Bosley Crowther of The New York Times observed, "Any one who happened to miss the original acid-throwing antic on the stage – and any one, for that matter, who happened not to have missed it – should pop around, by all means, and catch the cinematic reprise. For here, in the space of something like an hour and fifty-two minutes, is compacted what is unquestionably the most vicious but hilarious cat-clawing exhibition ever put on the screen, a deliciously wicked character portrait and a helter-skelter satire, withal." He added, "Woolley makes The Man Who Came to Dinner a rare old goat. His zest for rascality is delightful, he spouts alliterations as though he were spitting out orange seeds, and his dynamic dudgeons in a wheelchair are even mightier than those of Lionel Barrymore. A more entertaining buttinsky could hardly be conceived, and a less entertaining one would be murdered on the spot. One palm should be handed Bette Davis for accepting the secondary role of the secretary, and another palm should be handed her for playing it so moderately and well." In conclusion, he said, "The picture as a whole is a bit too long and internally complex for 100 per cent comprehension, considering the speed at which it clips. But even if you don't catch all of it, you're sure to get your money's worth. It makes laughing at famous people a most satisfying delight."

Variety made note of the "superb casting and nifty work by every member of the company" and thought the "only detracting angle in the entire film is [the] slowness of the first quarter. [The] portion in which the characters are being built up, before the complications of the story actually begin, is overlong."

Time stated, "Woolley plays Sheridan Whiteside with such vast authority and competence that it is difficult to imagine anyone else attempting it" and added, "Although there is hardly room for the rest of the cast to sandwich in much of a performance between this fattest of fat parts, Bette Davis, hair up, neuroses gone, is excellent as Woolley's lovesick secretary."

Time Out London said, "It's rather unimaginatively directed, but the performers savour the sharp, sparklingly cynical dialogue with glee."

Pauline Kael wrote, "Wooley has a wonderful way of looking at these hick fans with compassionate contempt—he feels sorry for them because they're too obtuse to appreciate how brilliant he is.

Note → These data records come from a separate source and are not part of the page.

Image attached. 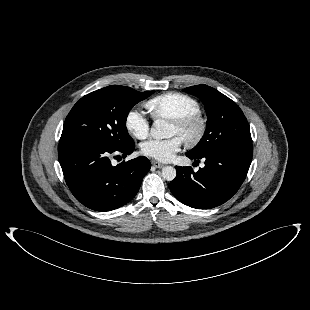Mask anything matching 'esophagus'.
<instances>
[{"label":"esophagus","mask_w":310,"mask_h":310,"mask_svg":"<svg viewBox=\"0 0 310 310\" xmlns=\"http://www.w3.org/2000/svg\"><path fill=\"white\" fill-rule=\"evenodd\" d=\"M152 165L155 167V168H162L164 165L158 161H152Z\"/></svg>","instance_id":"obj_1"}]
</instances>
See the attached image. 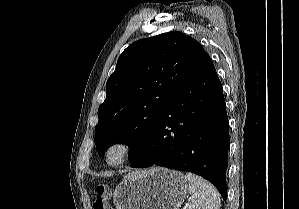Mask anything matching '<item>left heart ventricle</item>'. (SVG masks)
Returning <instances> with one entry per match:
<instances>
[{"instance_id":"1","label":"left heart ventricle","mask_w":299,"mask_h":209,"mask_svg":"<svg viewBox=\"0 0 299 209\" xmlns=\"http://www.w3.org/2000/svg\"><path fill=\"white\" fill-rule=\"evenodd\" d=\"M110 160L111 161H116L120 157V150L118 148L113 149L110 152Z\"/></svg>"}]
</instances>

The play, however, was built on topical jokes and a series of vaudeville turns, and in this version the jokes are flat and the turns seem forced and not very funny." Leonard Maltin gave it three and a half of four stars, calling it a "[d]elightful adaptation of George S. Kaufman–Moss Hart play". Leslie Halliwell gave it three of four stars and wrote, "Delightfully malicious caricature of Alexander Woolcott which, though virtually confined to one set, moves so fast that one barely notices the lack of cinematic variety, and certainly provides more than a laugh a minute".

===Accolades===
Monty Woolley was nominated for a New York Film Critics Circle Award in 1942 for Best Actor.